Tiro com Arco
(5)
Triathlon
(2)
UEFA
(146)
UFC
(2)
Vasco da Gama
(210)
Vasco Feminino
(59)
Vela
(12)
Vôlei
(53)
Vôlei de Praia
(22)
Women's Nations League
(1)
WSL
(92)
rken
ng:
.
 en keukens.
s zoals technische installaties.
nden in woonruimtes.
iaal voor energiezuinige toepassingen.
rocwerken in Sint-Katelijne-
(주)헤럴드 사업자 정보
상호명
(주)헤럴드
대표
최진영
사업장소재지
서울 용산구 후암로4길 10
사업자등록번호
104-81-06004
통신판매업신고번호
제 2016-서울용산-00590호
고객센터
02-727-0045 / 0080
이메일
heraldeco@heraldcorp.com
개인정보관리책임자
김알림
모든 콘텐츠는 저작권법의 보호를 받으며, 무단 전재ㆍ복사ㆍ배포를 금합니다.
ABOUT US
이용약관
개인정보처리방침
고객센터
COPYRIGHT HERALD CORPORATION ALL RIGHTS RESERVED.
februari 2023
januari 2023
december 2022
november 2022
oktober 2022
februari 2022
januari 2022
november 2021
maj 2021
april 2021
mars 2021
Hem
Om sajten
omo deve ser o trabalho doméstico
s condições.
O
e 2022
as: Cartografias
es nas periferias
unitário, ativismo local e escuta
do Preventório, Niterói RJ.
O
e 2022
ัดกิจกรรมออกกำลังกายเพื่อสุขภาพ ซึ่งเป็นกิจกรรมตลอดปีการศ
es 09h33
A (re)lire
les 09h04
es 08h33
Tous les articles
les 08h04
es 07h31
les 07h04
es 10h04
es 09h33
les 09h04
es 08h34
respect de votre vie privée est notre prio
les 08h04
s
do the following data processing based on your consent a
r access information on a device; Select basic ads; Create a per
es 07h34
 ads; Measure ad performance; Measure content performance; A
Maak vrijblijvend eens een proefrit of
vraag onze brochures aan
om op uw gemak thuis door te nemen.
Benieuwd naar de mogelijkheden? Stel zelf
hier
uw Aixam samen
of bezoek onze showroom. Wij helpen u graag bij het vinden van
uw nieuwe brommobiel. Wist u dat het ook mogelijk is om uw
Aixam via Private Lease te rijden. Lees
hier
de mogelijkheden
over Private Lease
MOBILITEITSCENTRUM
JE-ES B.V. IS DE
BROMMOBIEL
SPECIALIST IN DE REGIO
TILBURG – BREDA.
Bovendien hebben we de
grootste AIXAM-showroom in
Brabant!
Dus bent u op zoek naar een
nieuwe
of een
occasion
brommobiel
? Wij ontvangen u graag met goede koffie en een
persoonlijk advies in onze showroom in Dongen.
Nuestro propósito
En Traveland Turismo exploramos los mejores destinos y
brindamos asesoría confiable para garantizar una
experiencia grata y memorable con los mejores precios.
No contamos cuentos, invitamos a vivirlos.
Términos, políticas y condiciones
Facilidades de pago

» **PROBLEM REQUIREMENTS**
Find the line with "persoonlijk advies in" in the material above. Reproduce it and each line after it up to and including the line with "experiencia grata y".

» **EXERCISE SOLUTION**
persoonlijk advies in onze showroom in Dongen.
Nuestro propósito
En Traveland Turismo exploramos los mejores destinos y
brindamos asesoría confiable para garantizar una
experiencia grata y memorable con los mejores precios.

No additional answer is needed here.